About 8,000 miles away, in British Columbia, another M-K construction crew was finishing a far bigger job, a $173 million hydroelectric installation. It was MK's share of the $500 million Nechako-Kitimat project of the Aluminum Co. of Canada, probably the biggest construction job ever attempted by private capital. To supply power for a new aluminum smelter, M-K had dammed a river to form a 120-mile-long reservoir, hollowed out a mountain to enclose a huge powerhouse five city blocks long, and drilled a ten-mile tunnel to carry the water to the turbines. At ultimate capacity, Alcan's powerhouse would be able to produce 1,671,000 kw., 34% more than Hoover Dam, enough electricity to match the combined output of such U.S. giants as Shasta, Bonneville and Wilson Dams.

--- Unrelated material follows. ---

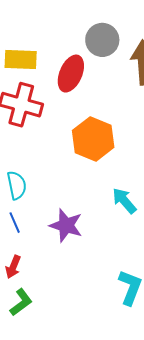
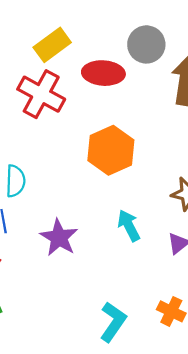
yellow rectangle: (21, 60) -> (52, 45), turned -52
red ellipse: (71, 74) -> (103, 73), turned 57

"We Can Learn, Too." Overseas, Morrison-Knudsen is as much teacher as builder. When M-K first went into Afghanistan seven years ago to erect two dams to control floods and bring water to 400,000 desert acres, it brought in a large crew of Americans. There were even high-school graduates to work on surveying teams. M-K found, as it had in South America, that it could train natives for many of the jobs. Now it generally operates with only one American specialist to scores of natives on each job. M-K sometimes has as many as 400,000 local men on its payroll. It leaves a cadre of native engineers to take over completely when U.S. foremen go home.
No one insists that workers must learn to do everything the American way if they can work out a good method of their own. "The fact is," says one M-K executive, "there's a lot we can learn from them." By patient explanation and endless demonstration, tribesmen are coaxed off camels and onto roaring cats, and ancient peoples are taught a thousand undreamed of modern skills.